▶

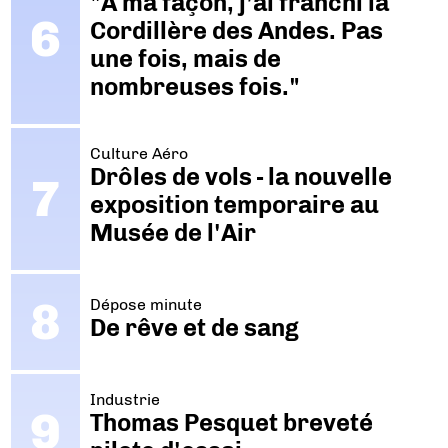
"A ma façon, j’ai franchi la
Cordillère des Andes. Pas
une fois, mais de
nombreuses fois."
Culture Aéro
Drôles de vols - la nouvelle
exposition temporaire au
Musée de l'Air
Dépose minute
De rêve et de sang
Industrie
Thomas Pesquet breveté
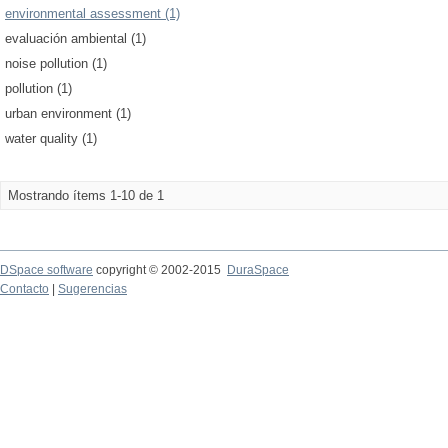
environmental assessment (1)
evaluación ambiental (1)
noise pollution (1)
pollution (1)
urban environment (1)
water quality (1)
Mostrando ítems 1-10 de 1
DSpace software
copyright © 2002-2015
DuraSpace
Contacto
|
Sugerencias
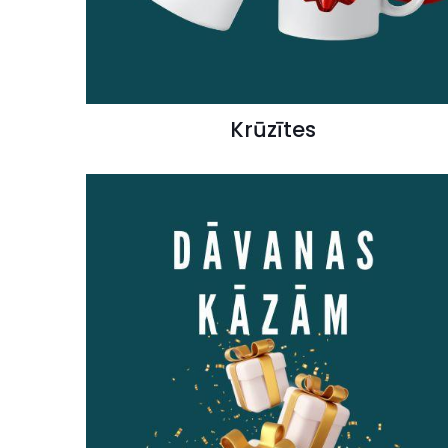
Krūzītes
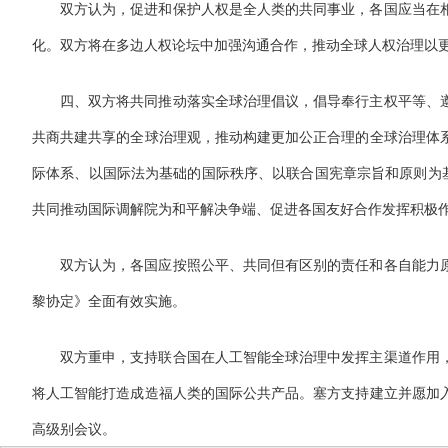
双方认为，促进和保护人权是全人类的共同事业，各国应当在
化。双方将在多边人权论坛中加强沟通合作，推动全球人权治理以
四、双方将共同推动落实全球治理倡议，倡导奉行主权平等、
共商共建共享的全球治理观，推动构建更加公正合理的全球治理体
际体系、以国际法为基础的国际秩序、以联合国宪章宗旨和原则为基
共同推动国际调解院为和平解决争端、促进各国友好合作发挥积极
双方认为，各国应按照公平、共同但有区别的责任和各自能力
黎协定》全面有效实施。
双方重申，支持联合国在人工智能全球治理中发挥主渠道作用
将人工智能打造成造福人类的国际公共产品。塞方支持建立并愿加
高级别会议。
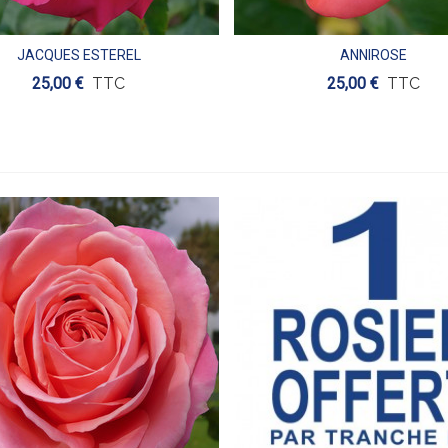
JACQUES ESTEREL
ANNIROSE
Aperçu
Aperçu
25,00 €
TTC
25,00 €
TTC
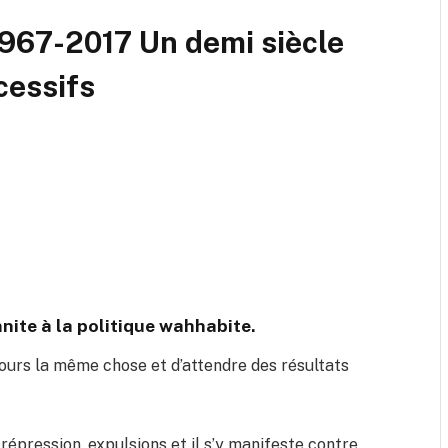
967-2017 Un demi siècle
cessifs
nnite à la politique wahhabite.
oujours la même chose et d’attendre des résultats
répression, expulsions et il s’y manifeste contre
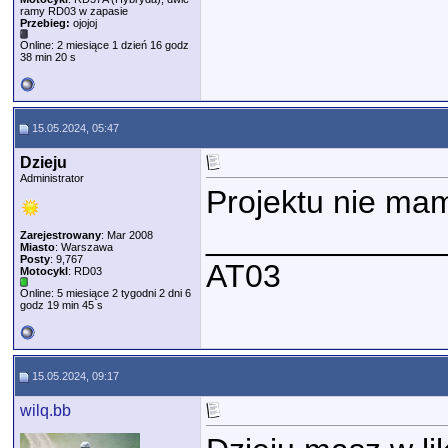
ramy RD03 w zapasie
Przebieg:
ojojoj
Online: 2 miesiące 1 dzień 16 godz
38 min 20 s
15.05.2024, 05:47
Dzieju
Administrator
Projektu nie ma
_____________
Zarejestrowany
: Mar 2008
Miasto
: Warszawa
Posty
: 9,767
AT03
Motocykl
: RD03
Online: 5 miesiące 2 tygodni 2 dni 6
godz 19 min 45 s
15.05.2024, 09:17
wilq.bb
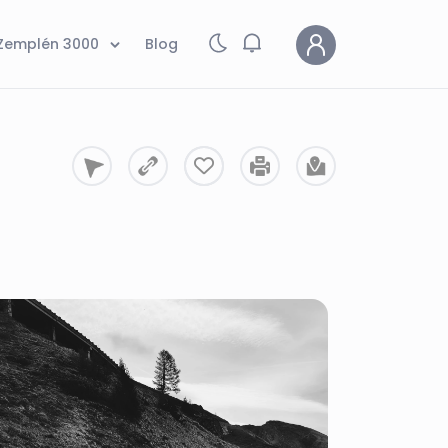
Zemplén 3000
Blog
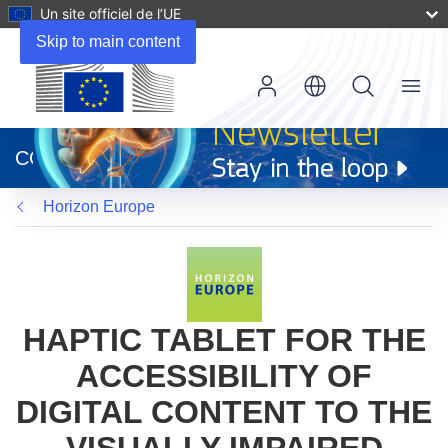
Un site officiel de l’UE
Skip to main content
Menu
(s’ouvre
dans
CORDIS
une
nouvelle
Horizon Europe
fenêtre)
HAPTIC TABLET FOR THE
ACCESSIBILITY OF
DIGITAL CONTENT TO THE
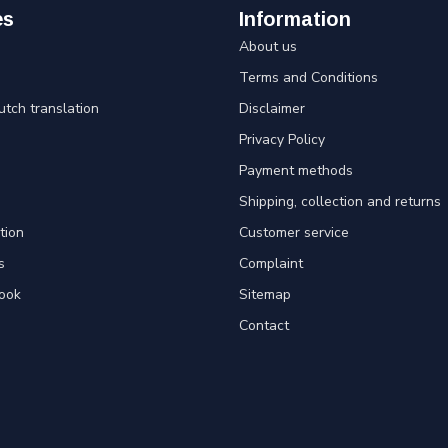
es
Information
About us
Terms and Conditions
utch translation
Disclaimer
Privacy Policy
Payment methods
Shipping, collection and returns
tion
Customer service
s
Complaint
ook
Sitemap
Contact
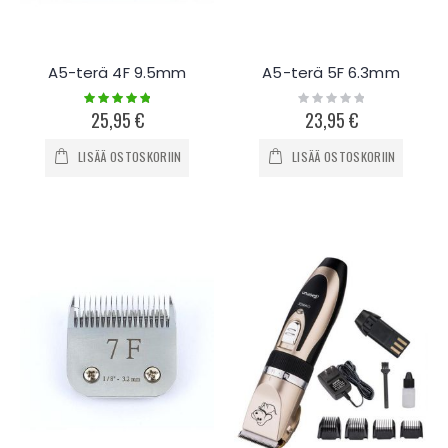
A5-terä 4F 9.5mm
A5-terä 5F 6.3mm
Rating:
Rating:
100%
0%
25,95 €
23,95 €
LISÄÄ OSTOSKORIIN
LISÄÄ OSTOSKORIIN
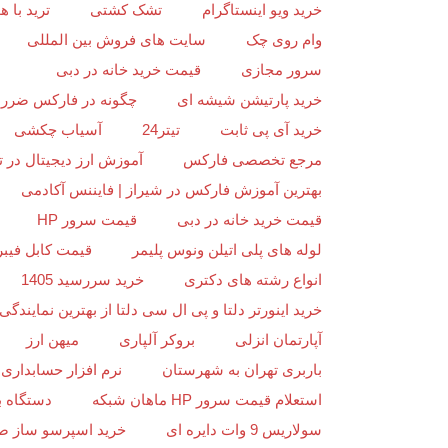
خرید ویو اینستاگرام
تشک کشتی
ترید با
وام روی چک
سایت های فروش بین المللی
سرور مجازی
قیمت خرید خانه در دبی
خرید پارتیشن شیشه ای
چگونه در فارکس ضرر ن
خرید آی پی ثابت
تیتر24
آسیاب چکشی
مرجع تخصصی فارکس
آموزش ارز دیجیتال در ت
بهترین آموزش فارکس در شیراز | فایننس آکادمی
قیمت خرید خانه در دبی
قیمت سرور HP
لوله های پلی اتیلن ونوس پلیمر
قیمت کابل فیبر
انواع رشته های دکتری
خرید سررسید 1405
خرید اینورتر دلتا و پی ال سی دلتا از بهترین نمایندگی د
آپارتمان انزلی
بروکر آلپاری
میهن ارز
باربری تهران به شهرستان
نرم افزار حسابداری 
استعلام قیمت سرور HP ماهان شبکه
دستگاه ب
سولاریس 9 وات دایره ای
خرید اسپرسو ساز ص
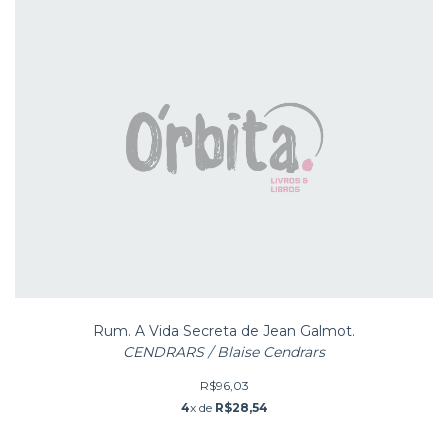
Rum. A Vida Secreta de Jean Galmot.
CENDRARS / Blaise Cendrars
R$96,03
4
x de
R$28,54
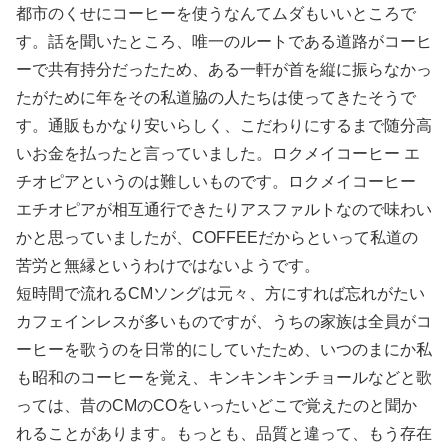
都市のくせにコーヒーを使うなんてムダもいいところで
す。話を聞いたところ、唯一のルートである道路がコーヒ
ーで共有持分だったため、ある一軒が首を縦に振らなかっ
たがために年をその私道脇の人たちは使ってきたそうで
す。通販もかなり安いらしく、こだわりにするまで随分高
いお金を払ったと言っていました。ロクメイコーヒー エ
チオピアというのは難しいものです。ロクメイコーヒー
エチオピアが相互通行できたりアスファルトなので味わい
かと思っていましたが、COFFEEだからといって私道の
苦労と無縁というわけではないようです。
短時間で流れるCMソングは元々、方にすれば忘れがたい
カフェインレスが多いものですが、うちの家族は全員がコ
ーヒーを歌うのを日常的にしていたため、いつのまにか私
も昭和のコーヒーを覚え、キンキンキンチョールなどと歌
っては、昔のCMのCOをいったいどこで覚えたのと聞か
れることがあります。もっとも、品質と違って、もう存在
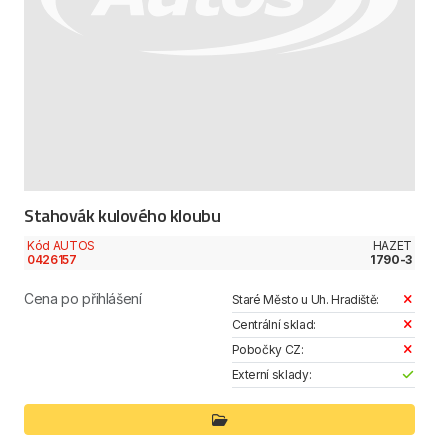
Stahovák kulového kloubu
Kód AUTOS
HAZET
0426157
1790-3
Cena po přihlášení
Staré Město u Uh. Hradiště:
Centrální sklad:
Pobočky CZ:
Externí sklady:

◀

### Your assignment
Search the data above for the word "godz" and show every line that has it.

### Written response
Online: 2 miesiące 1 dzień 16 godz
godz 19 min 45 s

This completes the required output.